Task requirements:
Work through the entries below and report how many lines include "Артикул". The number alone is the answer.

Stored data:
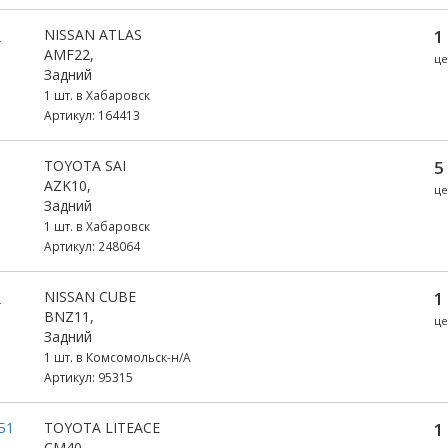
_
NISSAN ATLAS
1
AMF22,
це
Задний
1 шт. в Хабаровск
Артикул: 164413
TOYOTA SAI
5
AZK10,
це
Задний
1 шт. в Хабаровск
Артикул: 248064
_
NISSAN CUBE
1
BNZ11,
це
Задний
1 шт. в Комсомольск-н/А
Артикул: 95315
Б1
TOYOTA LITEACE
1
CM40,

Result below:
3